ResumoO objetivo deste trabalho foi testar a desinfestação e meios de cultura para o estabelecimento in vitro de segmentos nodais de Liquidambar styraciflua L. Os explantes foram coletados de minicepas propagadas pelo processo de estaquia e manejadas em minijardim clonal sob sistema semi-hidropônico em leito de areia. O experimento foi conduzido em delineamento inteiramente casualizado no arranjo fatorial (3x2x2), sendo os fatores constituídos por três clones (L 26, L 35 e L 63), duas metodologias de desinfestação (A1 -hipoclorito de sódio (NaOCl) durante 10 minutos a 2,5% v/v de cloro ativo e A2 -explantes mergulhados durante 40 minutos em solução a base de benomyl à 1% p/v) e dois meios de cultura (WPM e MS), com quatro repetições. Os clones não diferiram em relação à assepsia e meio de cultura, obtendo-se média de 4% de explantes isentos de contaminação. Contudo, cerca de 80% dos explantes apresentaram contaminação bacteriana, indicando a necessidade do desenvolvimento de um protocolo de desinfestação mais eficiente. Embora tenham ocorrido poucas diferenças entre os meios de cultura testados, o meio de cultura MS apresentou superioridade em relação ao WPM para a maioria das características morfológicas estudadas. Palavras-chave: Micropropagação; assepsia; contaminação bacteriana; hipoclorito de sódio; benomyl.
Abstract
Disinfestation and culture medium for the in vitro establishment of Liquidambar styraciflua nodal segments.The objective of this research was to test the culture medium sterilization for the in vitro establishment of Liquidambar styraciflua L. nodal segments. Ministumps, from which the explants were collected, were propagated by cutting process and managed in clonal mini garden under semihydroponic system in a sand bed. The experiment was conducted in a completely randomized design under factorial arrangement (3x2x2); the factors were: three clones (L 26, L 35 and L 63), two sterilization methods (A1 -sodium hypochlorite (2.5% v/v of active chlorine) during 10 minutes; A2 -explants immersed during 40 minutes in a solution of benomyl 1% w/v) and two culture mediums (WPM and MS), with four replications. The clones did not differ in relation to the asepsis and culture medium. In average, 4% of the explants were free of contamination.
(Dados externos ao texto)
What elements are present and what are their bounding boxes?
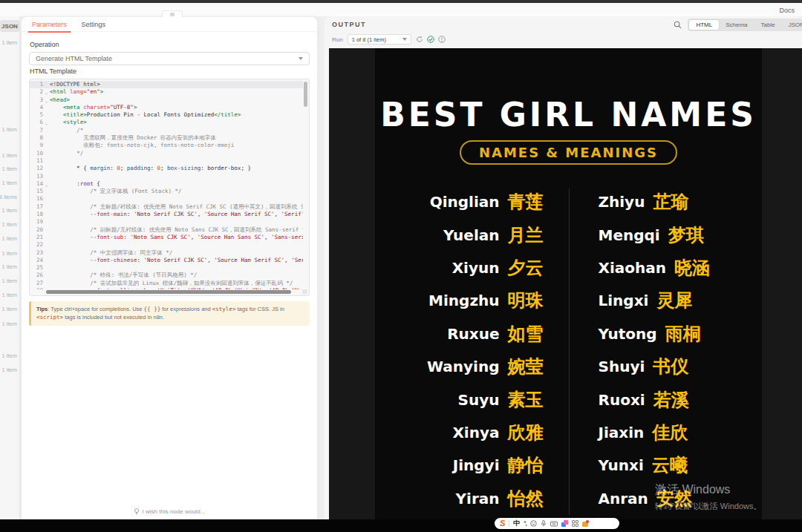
output-tab-schema[interactable]: Schema: [719, 20, 754, 30]
name-pinyin: Lingxi: [599, 292, 649, 309]
name-row: Mengqi梦琪: [569, 218, 763, 251]
name-pinyin: Yutong: [599, 325, 657, 343]
virtual-keyboard-icon[interactable]: [550, 521, 558, 527]
node-feedback-link[interactable]: I wish this node would...: [22, 508, 317, 515]
name-row: Jingyi静怡: [375, 449, 569, 482]
code-line[interactable]: 22: [30, 241, 303, 249]
code-line[interactable]: 6⌄ <style>: [30, 119, 303, 126]
chevron-down-icon: [402, 38, 407, 41]
name-hanzi: 怡然: [508, 487, 544, 510]
code-line[interactable]: 1<!DOCTYPE html>: [30, 81, 303, 88]
name-row: Xiaohan晓涵: [569, 252, 763, 284]
skin-icon[interactable]: [561, 520, 568, 527]
code-line[interactable]: 12 * { margin: 0; padding: 0; box-sizing…: [30, 165, 303, 172]
code-line[interactable]: 5 <title>Production Pin - Local Fonts Op…: [30, 111, 303, 119]
code-line[interactable]: 8 无需联网，直接使用 Docker 容器内安装的本地字体: [30, 134, 303, 142]
name-pinyin: Xiaohan: [599, 259, 666, 277]
tab-parameters[interactable]: Parameters: [30, 17, 68, 32]
output-tab-html[interactable]: HTML: [689, 20, 719, 30]
code-line[interactable]: 14⌄ :root {: [30, 180, 303, 188]
code-line[interactable]: 19: [30, 218, 303, 226]
code-line[interactable]: 9 依赖包: fonts-noto-cjk, fonts-noto-color-…: [30, 142, 303, 149]
input-run-count: 1 item: [2, 165, 17, 172]
name-row: Wanying婉莹: [375, 350, 569, 383]
code-line[interactable]: 21 --font-sub: 'Noto Sans CJK SC', 'Sour…: [30, 234, 303, 241]
code-line[interactable]: 28 --font-calligraphy: 'KaiTi', '楷体', 'A…: [30, 287, 303, 289]
name-row: Qinglian青莲: [375, 185, 569, 218]
docs-link[interactable]: Docs: [779, 7, 795, 14]
code-line[interactable]: 15 /* 定义字体栈 (Font Stack) */: [30, 188, 303, 195]
code-line[interactable]: 18 --font-main: 'Noto Serif CJK SC', 'So…: [30, 211, 303, 218]
code-line[interactable]: 3⌄<head>: [30, 96, 303, 104]
output-tab-json[interactable]: JSON: [782, 20, 802, 30]
input-json-tab[interactable]: JSON: [0, 20, 19, 32]
name-hanzi: 欣雅: [508, 421, 544, 444]
name-hanzi: 如雪: [508, 322, 544, 346]
refresh-icon[interactable]: [416, 36, 423, 43]
code-line[interactable]: 25: [30, 264, 303, 272]
input-run-count: 1 item: [2, 306, 17, 312]
code-line[interactable]: 7 /*: [30, 127, 303, 134]
input-run-count: 1 item: [2, 321, 17, 327]
param-tabs: ParametersSettings: [22, 17, 317, 32]
code-line[interactable]: 10 */: [30, 150, 303, 157]
name-row: Lingxi灵犀: [569, 284, 763, 317]
editor-horizontal-scrollbar[interactable]: [46, 290, 291, 294]
name-pinyin: Mengqi: [599, 226, 660, 244]
input-mode-toggle[interactable]: 中: [513, 520, 520, 527]
name-pinyin: Anran: [599, 490, 648, 508]
operation-select-value: Generate HTML Template: [36, 55, 112, 62]
code-line[interactable]: 4 <meta charset="UTF-8">: [30, 104, 303, 111]
code-line[interactable]: 16: [30, 195, 303, 203]
code-line[interactable]: 2⌄<html lang="en">: [30, 88, 303, 96]
voice-input-icon[interactable]: [541, 520, 547, 527]
input-run-count: 8 items: [0, 194, 17, 200]
code-line[interactable]: 27 /* 尝试加载常见的 Linux 楷体/魏碑，如果没有则回退到宋体，保证不…: [30, 280, 303, 287]
name-hanzi: 明珠: [508, 289, 544, 312]
operation-select[interactable]: Generate HTML Template: [29, 52, 310, 65]
editor-vertical-scrollbar[interactable]: [304, 82, 307, 107]
name-pinyin: Qinglian: [430, 193, 500, 211]
name-pinyin: Wanying: [427, 358, 500, 375]
name-row: Mingzhu明珠: [375, 284, 569, 317]
html-template-editor[interactable]: 1<!DOCTYPE html>2⌄<html lang="en">3⌄<hea…: [29, 79, 310, 296]
names-column-right: Zhiyu芷瑜Mengqi梦琪Xiaohan晓涵Lingxi灵犀Yutong雨桐…: [569, 185, 763, 515]
output-tab-table[interactable]: Table: [754, 20, 782, 30]
toolbox-grid-icon[interactable]: [572, 520, 578, 527]
node-drag-handle[interactable]: [162, 10, 183, 17]
punctuation-mode-icon[interactable]: °,: [524, 521, 526, 527]
run-label: Run: [332, 36, 343, 43]
output-panel: OUTPUT HTMLSchemaTableJSON Run 1 of 8 (1…: [325, 16, 802, 519]
names-column-left: Qinglian青莲Yuelan月兰Xiyun夕云Mingzhu明珠Ruxue如…: [375, 185, 569, 515]
input-run-count: 1 item: [2, 152, 17, 159]
search-icon[interactable]: [674, 21, 682, 29]
name-hanzi: 梦琪: [668, 223, 704, 247]
input-run-count: 1 item: [2, 180, 17, 186]
code-line[interactable]: 23 /* 中文强调字体: 同主字体 */: [30, 249, 303, 257]
code-line[interactable]: 17 /* 主标题/衬线体: 优先使用 Noto Serif CJK SC (通…: [30, 203, 303, 211]
pin-badge: NAMES & MEANINGS: [460, 140, 677, 165]
chevron-down-icon: [299, 57, 303, 60]
name-hanzi: 雨桐: [665, 322, 701, 346]
code-line[interactable]: 13: [30, 173, 303, 180]
emoji-picker-icon[interactable]: [530, 520, 537, 527]
watermark-line2: 转到"设置"以激活 Windows。: [655, 501, 762, 512]
output-title: OUTPUT: [332, 21, 366, 28]
tab-settings[interactable]: Settings: [80, 17, 108, 32]
name-row: Ruxue如雪: [375, 318, 569, 350]
name-row: Suyu素玉: [375, 383, 569, 416]
name-hanzi: 晓涵: [674, 256, 710, 280]
code-line[interactable]: 26 /* 特殊: 书法/手写体 (节日风格用) */: [30, 272, 303, 279]
name-pinyin: Yunxi: [599, 456, 644, 474]
windows-activation-watermark: 激活 Windows 转到"设置"以激活 Windows。: [655, 482, 762, 512]
code-line[interactable]: 24 --font-chinese: 'Noto Serif CJK SC', …: [30, 257, 303, 264]
name-pinyin: Yiran: [456, 490, 500, 508]
run-selector[interactable]: 1 of 8 (1 item): [348, 34, 411, 45]
tools-icon[interactable]: [582, 520, 589, 527]
html-template-label: HTML Template: [30, 68, 310, 75]
name-row: Ruoxi若溪: [569, 383, 763, 416]
sogou-logo-icon[interactable]: S: [500, 519, 505, 528]
code-line[interactable]: 20 /* 副标题/无衬线体: 优先使用 Noto Sans CJK SC，回退…: [30, 226, 303, 234]
code-line[interactable]: 11: [30, 157, 303, 165]
node-icon: [170, 13, 175, 16]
However, almost 80% of the material presented bacterial contamination, what indicated the necessity of developing a more efficient sterilization protocol. Although only a little difference between the culture mediums had been observed, the MS medium showed superiority in relation to the WPM regarding the majority of the morphological characteristics studied.